Pandas pandas.melt() Function
-
Syntax of
pandas.melt()
-
Example Codes:
pandas.melt()
-
Example Codes:
pandas.melt()
With Single Column asid_vars
-
Example Codes:
pandas.melt()
With Skipping Columns -
Example Codes:
pandas.melt()
With Multiple Columns
pandas.melt()
function reshapes or transforms an existing DataFrame
. It changes the orientation of the DataFrame
from a wide format to a long format.
Syntax of pandas.melt()
pandas.melt(dataframe, id_vars, value_vars, var_name, value_name, col_level)
Parameters
Dataframe |
mandatory | It is the DataFrame that we wish to change into the long format. |
id_vars |
optional | It can be a tuple , list , or an N-dimensional array. It is the column used for identifier variables. You can select more than one identifier column. |
value_vars |
optional | It can be a tuple , list , or an N-dimensional array. By default, the columns not specified as identifier variables are value variables. You can also select these. |
var_name |
optional | It is a scalar type variable. It is the name of the identifier column. By default, it is variable . |
value_name |
optional | It is a scalar type variable. It is the name of the non-identifier column. By default, it is value . |
col_level |
optional | It is an integer or a string. In the case of multi-index columns, we can use this parameter to transform our DataFrame . |
Return
It returns a transformed DataFrame
that contains one or more identifier columns and only two non-identifier columns named variable
and value
.
Example Codes: pandas.melt()
At first, we will check this function by only passing the mandatory parameter i.e DataFrame
.
import pandas as pd
dataframe=pd.DataFrame({'Attendance': {0: 60, 1: 100, 2: 80,3: 78,4: 95},
'Name': {0: 'Olivia', 1: 'John', 2: 'Laura',3: 'Ben',4: 'Kevin'},
'Obtained Marks': {0: '90%', 1: '75%', 2: '82%',3: '64%',4: '45%'}})

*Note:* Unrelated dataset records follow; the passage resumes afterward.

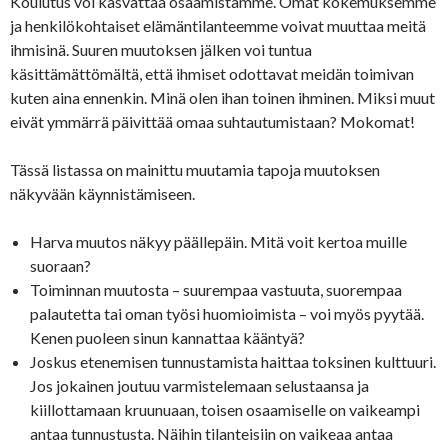
Koulutus voi kasvattaa osaamistamme. Omat kokemuksemme
ja henkilökohtaiset elämäntilanteemme voivat muuttaa meitä
ihmisinä. Suuren muutoksen jälken voi tuntua
käsittämättömältä, että ihmiset odottavat meidän toimivan
kuten aina ennenkin. Minä olen ihan toinen ihminen. Miksi muut
eivät ymmärrä päivittää omaa suhtautumistaan? Mokomat!
Tässä listassa on mainittu muutamia tapoja muutoksen
näkyvään käynnistämiseen.
Harva muutos näkyy päällepäin. Mitä voit kertoa muille
suoraan?
Toiminnan muutosta – suurempaa vastuuta, suorempaa
palautetta tai oman työsi huomioimista – voi myös pyytää.
Kenen puoleen sinun kannattaa kääntyä?
Joskus etenemisen tunnustamista haittaa toksinen kulttuuri.
Jos jokainen joutuu varmistelemaan selustaansa ja
kiillottamaan kruunuaan, toisen osaamiselle on vaikeampi
antaa tunnustusta. Näihin tilanteisiin on vaikeaa antaa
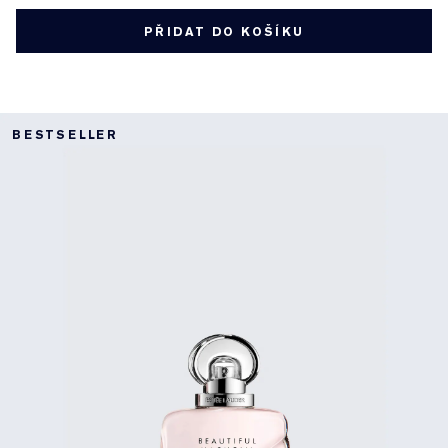
PŘIDAT DO KOŠÍKU
BESTSELLER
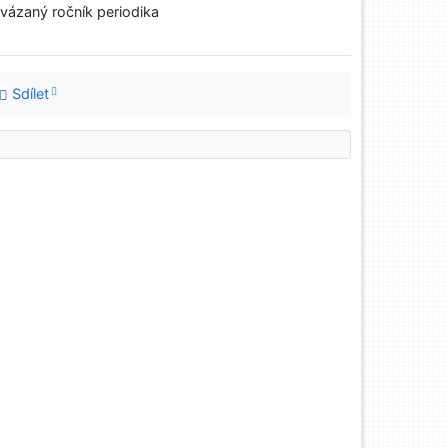
vázaný ročník periodika
Sdílet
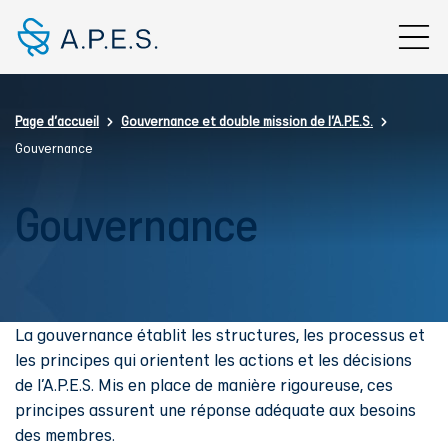
Aller au contenu principal
Fil d'Ariane
Page d'accueil
Gouvernance et double mission de l'A.P.E.S.
Gouvernance
Gouvernance
La gouvernance établit les structures, les processus et
les principes qui orientent les actions et les décisions
de l’A.P.E.S. Mis en place de manière rigoureuse, ces
principes assurent une réponse adéquate aux besoins
des membres.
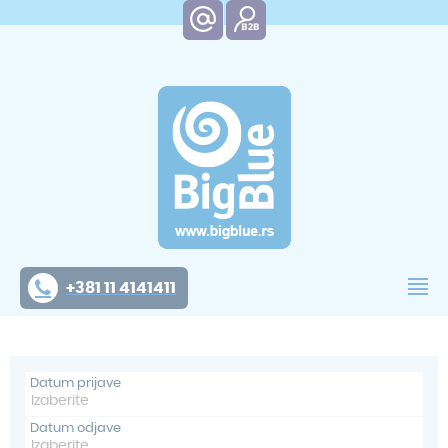
+381 11 4141411
Datum prijave
Datum odjave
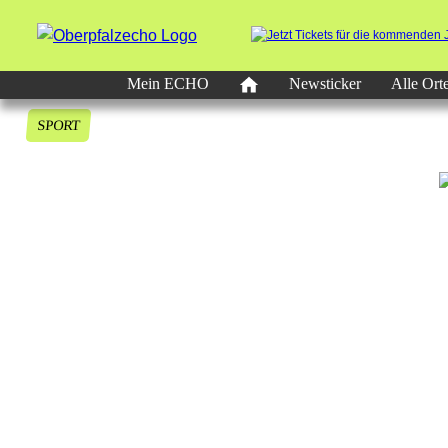
Mein ECHO
Newsticker
Alle Ort
SPORT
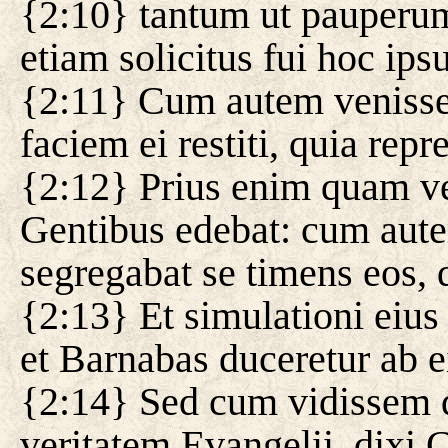
{2:10} tantum ut pauper
etiam solicitus fui hoc ips
{2:11} Cum autem venisse
faciem ei restiti, quia repre
{2:12} Prius enim quam v
Gentibus edebat: cum autem
segregabat se timens eos, 
{2:13} Et simulationi eius 
et Barnabas duceretur ab e
{2:14} Sed cum vidissem 
veritatem Evangelii, dixi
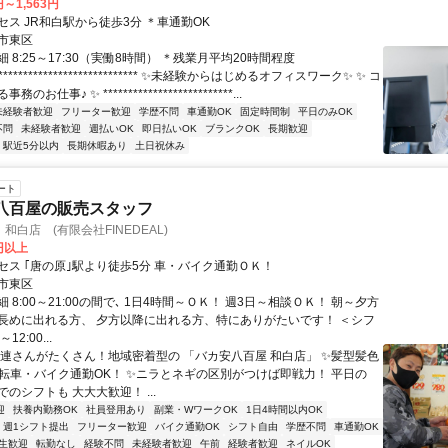
円～1,563円
ス JR和白駅から徒歩3分 ＊車通勤OK
市東区
 8:25～17:30（実働8時間） ＊残業月平均20時間程度
*************************** ✨未経験からはじめるオフィスワーク✨ ✨ コ
お仕事♪ ✨ **************************...
未経験者歓迎
フリーター歓迎
学歴不問
車通勤OK
固定時間制
平日のみOK
不問
未経験者歓迎
週払いOK
即日払いOK
ブランクOK
長期歓迎
駅近5分以内
長期休暇あり
土日祝休み
ート
八百屋の販売スタッフ
和白店 (有限会社FINEDEAL)
0円以上
セス ｢唐の原｣駅より徒歩5分 車・バイク通勤ＯＫ！
市東区
 8:00～21:00の間で､ 1日4時間～ＯＫ！ 週3日～相談ＯＫ！ 朝～夕方
長めに出れる方、 夕方以降に出れる方、特にありがたいです！ ＜シフ
12:00...
常連さんがたくさん！地域密着型の 「バカ安八百屋 和白店」 ✨髪型髪色
自転車・バイク通勤OK！ ✨ニラとネギの区別がつけば即戦力！ 平日の
のシフトも 大大大歓迎！ ...
迎
扶養内勤務OK
社員登用あり
副業・WワークOK
1日4時間以内OK
週1シフト提出
フリーター歓迎
バイク通勤OK
シフト自由
学歴不問
車通勤OK
生歓迎
転勤なし
経験不問
未経験者歓迎
午前
経験者歓迎
ネイルOK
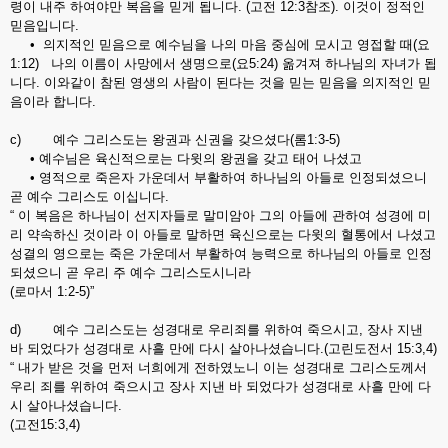
령이 내주 하여야만 복음을 믿게 됩니다. (고전 12:3참조). 이것이 정적인
믿음입니다.
• 의지적인 믿음으로 예수님을 나의 마음 중심에 모시고 영접할 때(요
1:12) 나의 이름이 사망에서 생명으로(요5:24) 옮겨져 하나님의 자녀가 됩
니다. 이와같이 참된 영생의 사람이 된다는 것을 믿는 믿음을 의지적인 믿
음이라 합니다.
c) 예수 그리스도는 왕권과 신권을 갖으셨다(롬1:3-5)
• 예수님은 육신적으로는 다윗의 왕권을 갖고 태어 나셨고
• 영적으로 죽은자 가운데서 부활하여 하나님의 아들로 인정되셨으니
곧 예수 그리스도 이십니다.
“ 이 복음은 하나님이 선지자들로 말미암아 그의 아들에 관하여 성경에 미
리 약속하신 것이라 이 아들로 말하면 육신으로는 다윗의 혈통에서 나셨고
성결의 영으로는 죽은 가운데서 부활하여 능력으로 하나님의 아들로 인정
되셨으니 곧 우리 주 예수 그리스도시니라
(로마서 1:2-5)”
d) 예수 그리스도는 성경대로 우리죄를 위하여 죽으시고, 장사 지낸
바 되었다가 성경대로 사흘 만에 다시 살아나셨습니다.(고린도전서 15:3,4)
“ 내가 받은 것을 먼저 너희에게 전하였노니 이는 성경대로 그리스도께서
우리 죄를 위하여 죽으시고 장사 지낸 바 되었다가 성경대로 사흘 만에 다
시 살아나셨습니다.
(고전15:3,4)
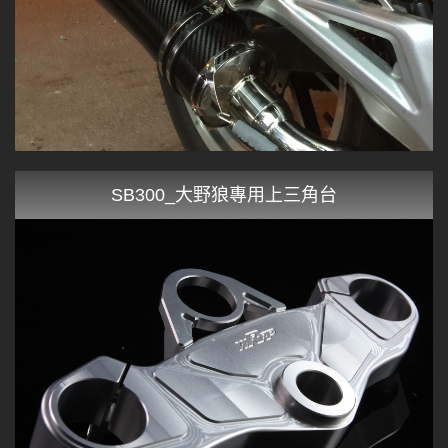
SB300_大野狼專用上三角台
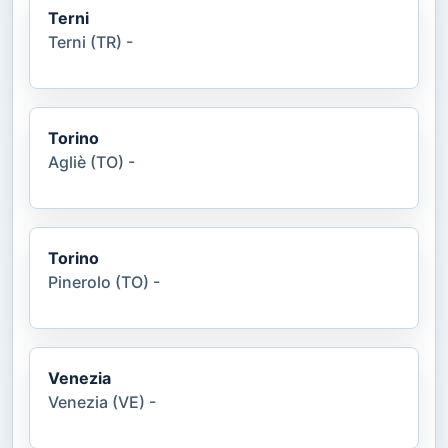
Terni
Terni (TR) -
Torino
Agliè (TO) -
Torino
Pinerolo (TO) -
Venezia
Venezia (VE) -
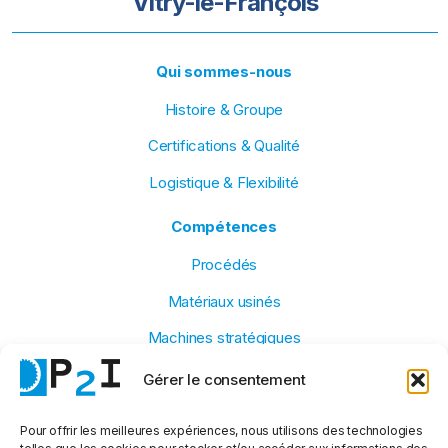
Vitry-le-François
Qui sommes-nous
Histoire & Groupe
Certifications & Qualité
Logistique & Flexibilité
Compétences
Procédés
Matériaux usinés
Machines stratégiques
Petites & grandes séries
Gérer le consentement
Secteurs d’activité
Pour offrir les meilleures expériences, nous utilisons des technologies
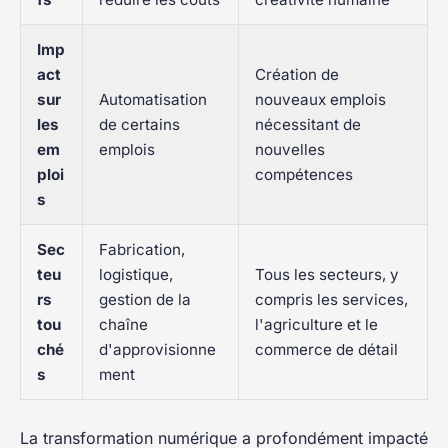
Imp
act
Création de
sur
Automatisation
nouveaux emplois
les
de certains
nécessitant de
em
emplois
nouvelles
ploi
compétences
s
Sec
Fabrication,
teu
logistique,
Tous les secteurs, y
rs
gestion de la
compris les services,
tou
chaîne
l'agriculture et le
ché
d'approvisionne
commerce de détail
s
ment
La transformation numérique a profondément impacté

dataframe1 = pd.melt(dataframe)
print(dataframe1)
The example DataFrame
is as below.
Attendance Name Obtained Marks
0 60 Olivia 90%
1 100 John 75%
2 80 Laura 82%
3 78 Ben 64%
4 95 Kevin 45%
Output:
variable value
0 Attendance 60
1 Attendance 100
2 Attendance 80
3 Attendance 78
4 Attendance 95
5 Name Olivia
6 Name John
7 Name Laura
8 Name Ben
9 Name Kevin
10 Obtained Marks 90%
11 Obtained Marks 75%
12 Obtained Marks 82%
13 Obtained Marks 64%
14 Obtained Marks 45%
Here, you can see that in output there is no identifier column. We have two non-identifier columns. Each column of the original DataFrame
is now a row in the output DataFrame
.
Now we will pass the optional parameters and check the results.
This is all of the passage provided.